Aad Andriessen

Personal information
- Full name: Adrianus Andriessen
- Date of birth: 13 December 1960
- Place of birth: Rotterdam, Netherlands
- Date of death: 4 December 2021 (aged 60)
- Place of death: Rotterdam, Netherlands
- Position: Centre-back

Senior career*
- Years: Team / Apps / (Gls)
- 1980–1987: Sparta / 140 / (4)

Managerial career
- ASWH (youth)
- Sparta '30
- Excelsior Maassluis
- Nieuwenhoorn
- 1997–1998: Zwaluwen
- Capelle
- 2001–2003: Lyra
- 2003–2004: Heerjansdam
- 2004–2007: Achilles Veen
- 2007–2008: SSV '65
- 2008–2014?: XerxesDZB
- 2017–2018: Zuidland
- 2018–2021: Sparta (scout)

= Aad Andriessen =

Dutch footballer (1960–2021)

Adrianus "Aad" Andriessen (13 December 1960 – 4 December 2021) was a Dutch footballer. He played for Sparta Rotterdam as a central defender from 1980 until 1987 when a knee injury forced him to retire. He went on to become a trainer in the regional amateur leagues.

==Biography==
In 1980, Andriessen made his début for Sparta Rotterdam after he had played in the club's youth.
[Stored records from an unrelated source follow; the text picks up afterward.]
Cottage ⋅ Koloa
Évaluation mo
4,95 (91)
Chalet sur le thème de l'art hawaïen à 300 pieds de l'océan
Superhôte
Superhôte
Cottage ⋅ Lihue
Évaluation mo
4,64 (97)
In his third season there, he became central defender for the team. On 2 October 1985, he scored from a penalty against Hamburger SV during a UEFA Cup match which resulted in a victory for Sparta. In 1987, a knee injury forced Andriessen to retire. He made a total of 157 official appearances for Sparta.

Andriessen went on to become a trainer of amateur teams, starting on an ASWH youth team. He worked for Excelsior Maassluis, VV Zwaluwen, VV Capelle, VV Heerjansdam, Achilles Veen among others. He was also active as scout for Sparta.

In 2012, Andriessen suffered a cerebral infarction. He died on 4 December 2021 in Rotterdam, at the age of 60.